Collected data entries
*** Block opens ***
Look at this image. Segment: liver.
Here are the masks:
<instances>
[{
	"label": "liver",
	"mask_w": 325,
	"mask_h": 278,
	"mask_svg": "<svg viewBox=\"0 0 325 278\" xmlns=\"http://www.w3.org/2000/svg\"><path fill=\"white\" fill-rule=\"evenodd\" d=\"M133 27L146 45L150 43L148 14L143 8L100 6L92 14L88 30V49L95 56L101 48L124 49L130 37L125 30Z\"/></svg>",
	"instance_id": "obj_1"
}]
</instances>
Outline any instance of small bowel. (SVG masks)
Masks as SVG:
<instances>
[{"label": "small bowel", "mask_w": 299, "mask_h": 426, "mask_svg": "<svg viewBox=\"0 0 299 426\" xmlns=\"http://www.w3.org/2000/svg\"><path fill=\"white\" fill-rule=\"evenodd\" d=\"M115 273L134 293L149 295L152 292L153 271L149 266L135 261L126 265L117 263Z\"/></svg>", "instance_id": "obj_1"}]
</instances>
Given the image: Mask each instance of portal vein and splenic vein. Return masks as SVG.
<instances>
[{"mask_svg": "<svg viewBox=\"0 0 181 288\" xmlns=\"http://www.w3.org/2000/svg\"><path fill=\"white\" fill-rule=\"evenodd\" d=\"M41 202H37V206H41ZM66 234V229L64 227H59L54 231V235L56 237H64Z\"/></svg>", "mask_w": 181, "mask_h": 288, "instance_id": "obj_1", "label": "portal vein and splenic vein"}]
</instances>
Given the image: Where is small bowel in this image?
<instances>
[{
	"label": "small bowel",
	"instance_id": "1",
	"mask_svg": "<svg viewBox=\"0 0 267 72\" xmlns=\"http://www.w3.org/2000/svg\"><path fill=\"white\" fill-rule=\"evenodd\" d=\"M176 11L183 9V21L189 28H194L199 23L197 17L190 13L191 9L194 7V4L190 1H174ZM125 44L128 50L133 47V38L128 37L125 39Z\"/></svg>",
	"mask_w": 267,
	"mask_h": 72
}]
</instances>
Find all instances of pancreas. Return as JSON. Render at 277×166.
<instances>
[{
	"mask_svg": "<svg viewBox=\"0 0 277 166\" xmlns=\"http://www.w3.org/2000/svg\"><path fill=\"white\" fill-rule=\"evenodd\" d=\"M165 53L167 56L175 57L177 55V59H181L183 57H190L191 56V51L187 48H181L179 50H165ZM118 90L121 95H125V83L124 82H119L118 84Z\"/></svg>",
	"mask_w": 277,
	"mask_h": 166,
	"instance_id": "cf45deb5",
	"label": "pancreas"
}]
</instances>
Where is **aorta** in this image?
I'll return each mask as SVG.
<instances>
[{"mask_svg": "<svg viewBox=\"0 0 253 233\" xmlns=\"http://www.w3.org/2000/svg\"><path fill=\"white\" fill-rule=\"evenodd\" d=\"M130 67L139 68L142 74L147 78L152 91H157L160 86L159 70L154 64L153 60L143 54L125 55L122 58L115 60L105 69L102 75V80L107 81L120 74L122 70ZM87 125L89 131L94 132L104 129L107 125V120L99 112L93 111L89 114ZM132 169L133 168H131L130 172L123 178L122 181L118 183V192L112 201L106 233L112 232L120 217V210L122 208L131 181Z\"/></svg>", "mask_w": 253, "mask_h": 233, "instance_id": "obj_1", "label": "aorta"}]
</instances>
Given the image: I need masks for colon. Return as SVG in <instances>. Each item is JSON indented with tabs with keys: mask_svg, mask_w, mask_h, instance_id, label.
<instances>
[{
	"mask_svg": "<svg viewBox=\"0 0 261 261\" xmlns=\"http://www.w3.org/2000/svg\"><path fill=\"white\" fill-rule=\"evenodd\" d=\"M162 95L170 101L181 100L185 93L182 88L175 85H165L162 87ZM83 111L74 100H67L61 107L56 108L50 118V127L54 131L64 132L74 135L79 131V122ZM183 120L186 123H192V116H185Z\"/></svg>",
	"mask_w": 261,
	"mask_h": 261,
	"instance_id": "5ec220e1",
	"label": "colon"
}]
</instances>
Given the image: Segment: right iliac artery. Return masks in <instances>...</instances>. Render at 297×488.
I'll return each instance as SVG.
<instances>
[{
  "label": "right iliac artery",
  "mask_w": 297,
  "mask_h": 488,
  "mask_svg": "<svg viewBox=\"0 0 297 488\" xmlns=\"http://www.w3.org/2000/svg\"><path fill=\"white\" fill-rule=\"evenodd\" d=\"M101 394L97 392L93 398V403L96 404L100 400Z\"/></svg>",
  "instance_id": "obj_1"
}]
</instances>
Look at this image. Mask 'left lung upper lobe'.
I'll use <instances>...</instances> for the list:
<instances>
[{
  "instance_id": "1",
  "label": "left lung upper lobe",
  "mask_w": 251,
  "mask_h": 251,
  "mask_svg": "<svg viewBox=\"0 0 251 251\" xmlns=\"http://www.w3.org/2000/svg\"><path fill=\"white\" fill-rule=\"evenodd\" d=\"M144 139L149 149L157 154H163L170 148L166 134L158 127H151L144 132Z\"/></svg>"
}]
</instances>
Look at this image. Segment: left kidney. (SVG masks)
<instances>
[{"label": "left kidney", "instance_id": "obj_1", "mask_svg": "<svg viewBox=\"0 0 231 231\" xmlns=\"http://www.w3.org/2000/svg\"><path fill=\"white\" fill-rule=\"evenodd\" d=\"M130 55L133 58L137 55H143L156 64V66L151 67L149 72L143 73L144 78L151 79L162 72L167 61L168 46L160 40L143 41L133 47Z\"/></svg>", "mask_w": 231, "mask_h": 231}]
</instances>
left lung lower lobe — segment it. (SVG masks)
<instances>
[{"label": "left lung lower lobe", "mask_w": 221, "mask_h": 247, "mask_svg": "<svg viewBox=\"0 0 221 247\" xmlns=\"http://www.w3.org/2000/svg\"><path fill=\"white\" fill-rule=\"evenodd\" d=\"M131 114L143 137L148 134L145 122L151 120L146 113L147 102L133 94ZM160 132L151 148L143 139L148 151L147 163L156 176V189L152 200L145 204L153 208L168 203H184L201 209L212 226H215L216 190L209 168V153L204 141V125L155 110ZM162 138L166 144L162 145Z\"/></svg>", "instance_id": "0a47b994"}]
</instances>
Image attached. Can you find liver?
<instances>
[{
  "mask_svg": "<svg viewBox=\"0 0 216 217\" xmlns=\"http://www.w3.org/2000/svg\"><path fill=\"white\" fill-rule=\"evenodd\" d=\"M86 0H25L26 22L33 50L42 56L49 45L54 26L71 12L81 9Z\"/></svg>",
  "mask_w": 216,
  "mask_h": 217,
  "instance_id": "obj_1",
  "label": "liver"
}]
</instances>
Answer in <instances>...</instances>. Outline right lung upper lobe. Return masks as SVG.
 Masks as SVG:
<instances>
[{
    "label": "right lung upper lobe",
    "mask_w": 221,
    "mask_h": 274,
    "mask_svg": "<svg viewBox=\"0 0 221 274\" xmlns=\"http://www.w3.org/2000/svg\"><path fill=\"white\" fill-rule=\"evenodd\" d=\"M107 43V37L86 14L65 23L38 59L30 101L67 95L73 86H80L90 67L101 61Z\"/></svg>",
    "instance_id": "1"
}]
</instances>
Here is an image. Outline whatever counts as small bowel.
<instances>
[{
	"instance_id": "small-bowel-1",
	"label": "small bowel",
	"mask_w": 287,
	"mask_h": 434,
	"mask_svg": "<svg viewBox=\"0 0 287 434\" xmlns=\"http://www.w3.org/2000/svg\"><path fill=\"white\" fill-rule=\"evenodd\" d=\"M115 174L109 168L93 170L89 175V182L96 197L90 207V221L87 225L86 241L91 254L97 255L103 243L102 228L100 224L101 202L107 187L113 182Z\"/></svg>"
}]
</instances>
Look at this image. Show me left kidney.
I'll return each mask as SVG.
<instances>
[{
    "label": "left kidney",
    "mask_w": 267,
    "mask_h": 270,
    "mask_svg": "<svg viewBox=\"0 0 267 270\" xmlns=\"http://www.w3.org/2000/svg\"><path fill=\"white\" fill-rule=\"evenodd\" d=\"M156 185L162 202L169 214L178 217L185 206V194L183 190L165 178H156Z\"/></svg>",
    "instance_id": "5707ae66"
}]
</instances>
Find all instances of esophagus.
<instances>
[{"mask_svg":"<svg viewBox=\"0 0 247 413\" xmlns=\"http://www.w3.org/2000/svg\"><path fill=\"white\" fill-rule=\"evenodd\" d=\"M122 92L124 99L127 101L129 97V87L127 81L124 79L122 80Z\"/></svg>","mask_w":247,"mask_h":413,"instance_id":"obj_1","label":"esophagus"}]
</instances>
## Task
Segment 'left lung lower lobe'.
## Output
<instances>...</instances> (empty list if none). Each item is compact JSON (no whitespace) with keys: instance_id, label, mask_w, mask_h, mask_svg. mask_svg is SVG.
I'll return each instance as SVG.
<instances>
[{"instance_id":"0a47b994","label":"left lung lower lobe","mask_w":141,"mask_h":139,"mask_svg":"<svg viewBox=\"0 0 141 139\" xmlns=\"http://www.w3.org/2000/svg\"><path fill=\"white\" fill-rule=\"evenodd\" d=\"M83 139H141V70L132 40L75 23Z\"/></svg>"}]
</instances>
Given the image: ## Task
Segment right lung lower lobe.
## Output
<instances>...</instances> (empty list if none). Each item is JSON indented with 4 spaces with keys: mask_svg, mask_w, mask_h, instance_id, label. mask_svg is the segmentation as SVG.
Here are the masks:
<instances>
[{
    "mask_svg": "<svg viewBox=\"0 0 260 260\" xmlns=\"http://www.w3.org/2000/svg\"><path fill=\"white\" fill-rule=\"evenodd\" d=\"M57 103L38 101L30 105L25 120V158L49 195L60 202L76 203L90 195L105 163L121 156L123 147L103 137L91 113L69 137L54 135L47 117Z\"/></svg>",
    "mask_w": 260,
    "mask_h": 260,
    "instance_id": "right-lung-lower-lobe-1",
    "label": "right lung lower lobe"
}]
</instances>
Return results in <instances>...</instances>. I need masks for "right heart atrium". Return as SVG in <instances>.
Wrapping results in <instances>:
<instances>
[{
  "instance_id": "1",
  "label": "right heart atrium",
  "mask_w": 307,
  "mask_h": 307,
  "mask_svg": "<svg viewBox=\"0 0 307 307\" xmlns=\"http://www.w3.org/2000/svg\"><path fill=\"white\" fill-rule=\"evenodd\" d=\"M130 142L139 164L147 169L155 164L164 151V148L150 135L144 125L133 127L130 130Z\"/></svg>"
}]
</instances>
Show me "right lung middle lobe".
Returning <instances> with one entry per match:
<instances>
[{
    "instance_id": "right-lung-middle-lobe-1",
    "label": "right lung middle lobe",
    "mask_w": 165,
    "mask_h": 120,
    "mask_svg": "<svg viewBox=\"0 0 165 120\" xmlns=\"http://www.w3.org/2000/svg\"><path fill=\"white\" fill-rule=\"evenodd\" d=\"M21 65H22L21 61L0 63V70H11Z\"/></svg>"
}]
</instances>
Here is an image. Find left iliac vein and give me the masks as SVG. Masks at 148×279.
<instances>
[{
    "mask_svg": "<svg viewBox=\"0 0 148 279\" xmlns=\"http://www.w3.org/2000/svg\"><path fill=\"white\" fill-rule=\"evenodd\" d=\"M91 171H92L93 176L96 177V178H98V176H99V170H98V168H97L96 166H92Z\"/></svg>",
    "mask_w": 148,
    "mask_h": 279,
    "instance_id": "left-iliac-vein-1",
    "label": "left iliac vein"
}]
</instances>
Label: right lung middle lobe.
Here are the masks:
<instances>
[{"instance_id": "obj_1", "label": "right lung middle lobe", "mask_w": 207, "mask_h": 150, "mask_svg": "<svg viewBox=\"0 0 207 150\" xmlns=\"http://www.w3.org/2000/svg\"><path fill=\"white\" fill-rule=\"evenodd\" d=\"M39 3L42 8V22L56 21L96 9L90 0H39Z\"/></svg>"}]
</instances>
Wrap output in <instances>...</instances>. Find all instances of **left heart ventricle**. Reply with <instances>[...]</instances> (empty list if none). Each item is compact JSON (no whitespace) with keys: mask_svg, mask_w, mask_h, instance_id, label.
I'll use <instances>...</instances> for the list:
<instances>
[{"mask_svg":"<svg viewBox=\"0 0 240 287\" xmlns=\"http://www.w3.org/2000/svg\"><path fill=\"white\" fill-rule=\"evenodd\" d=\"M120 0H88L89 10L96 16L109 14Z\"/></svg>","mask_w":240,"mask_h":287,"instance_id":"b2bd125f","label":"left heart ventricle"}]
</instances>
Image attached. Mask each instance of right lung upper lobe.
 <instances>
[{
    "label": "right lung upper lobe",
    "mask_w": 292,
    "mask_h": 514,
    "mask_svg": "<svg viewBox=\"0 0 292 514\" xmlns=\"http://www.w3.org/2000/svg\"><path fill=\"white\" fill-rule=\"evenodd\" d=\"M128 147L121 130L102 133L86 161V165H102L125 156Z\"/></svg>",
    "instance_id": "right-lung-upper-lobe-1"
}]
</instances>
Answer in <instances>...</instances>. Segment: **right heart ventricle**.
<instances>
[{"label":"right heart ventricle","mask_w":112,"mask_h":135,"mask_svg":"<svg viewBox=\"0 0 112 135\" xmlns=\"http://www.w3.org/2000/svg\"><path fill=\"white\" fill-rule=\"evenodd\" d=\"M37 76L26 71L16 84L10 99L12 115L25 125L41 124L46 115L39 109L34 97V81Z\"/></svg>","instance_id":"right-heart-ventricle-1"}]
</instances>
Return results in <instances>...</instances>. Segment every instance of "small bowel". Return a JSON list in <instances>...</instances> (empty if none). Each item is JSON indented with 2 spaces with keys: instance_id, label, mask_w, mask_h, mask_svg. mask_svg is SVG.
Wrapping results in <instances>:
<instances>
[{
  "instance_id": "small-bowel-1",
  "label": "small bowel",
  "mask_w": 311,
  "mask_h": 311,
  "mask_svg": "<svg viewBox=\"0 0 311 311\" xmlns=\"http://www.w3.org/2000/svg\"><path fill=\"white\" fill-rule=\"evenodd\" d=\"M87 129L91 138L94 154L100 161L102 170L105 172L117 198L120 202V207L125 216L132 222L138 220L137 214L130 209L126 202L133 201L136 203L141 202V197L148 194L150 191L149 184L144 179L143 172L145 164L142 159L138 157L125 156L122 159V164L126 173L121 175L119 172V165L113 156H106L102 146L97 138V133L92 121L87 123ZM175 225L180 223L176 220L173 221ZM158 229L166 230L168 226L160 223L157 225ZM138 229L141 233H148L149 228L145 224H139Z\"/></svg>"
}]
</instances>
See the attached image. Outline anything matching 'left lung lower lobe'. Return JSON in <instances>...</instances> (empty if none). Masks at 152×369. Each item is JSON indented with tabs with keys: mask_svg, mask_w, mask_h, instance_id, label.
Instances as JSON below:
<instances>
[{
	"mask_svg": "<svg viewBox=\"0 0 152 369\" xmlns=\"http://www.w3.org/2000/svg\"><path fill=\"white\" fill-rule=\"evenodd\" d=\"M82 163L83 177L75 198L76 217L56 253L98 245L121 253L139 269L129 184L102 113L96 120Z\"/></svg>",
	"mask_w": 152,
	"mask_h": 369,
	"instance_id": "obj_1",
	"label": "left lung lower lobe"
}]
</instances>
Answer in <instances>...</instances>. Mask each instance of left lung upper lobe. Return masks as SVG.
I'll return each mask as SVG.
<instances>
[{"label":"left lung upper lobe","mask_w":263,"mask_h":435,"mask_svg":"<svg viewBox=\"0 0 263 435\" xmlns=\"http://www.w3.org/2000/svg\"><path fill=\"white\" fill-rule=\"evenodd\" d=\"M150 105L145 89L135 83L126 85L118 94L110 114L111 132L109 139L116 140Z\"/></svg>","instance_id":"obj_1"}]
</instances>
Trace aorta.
*** Block closes ***
- Exercise details
Take the lines above from the one holding "Answer in <instances>...</instances>. Mask" to the last and output them exactly.

- Response to the task
Answer in <instances>...</instances>. Mask each instance of left lung upper lobe. Return masks as SVG.
I'll return each mask as SVG.
<instances>
[{"label":"left lung upper lobe","mask_w":263,"mask_h":435,"mask_svg":"<svg viewBox=\"0 0 263 435\" xmlns=\"http://www.w3.org/2000/svg\"><path fill=\"white\" fill-rule=\"evenodd\" d=\"M150 105L145 89L135 83L126 85L118 94L110 114L111 132L109 139L116 140Z\"/></svg>","instance_id":"obj_1"}]
</instances>
Trace aorta.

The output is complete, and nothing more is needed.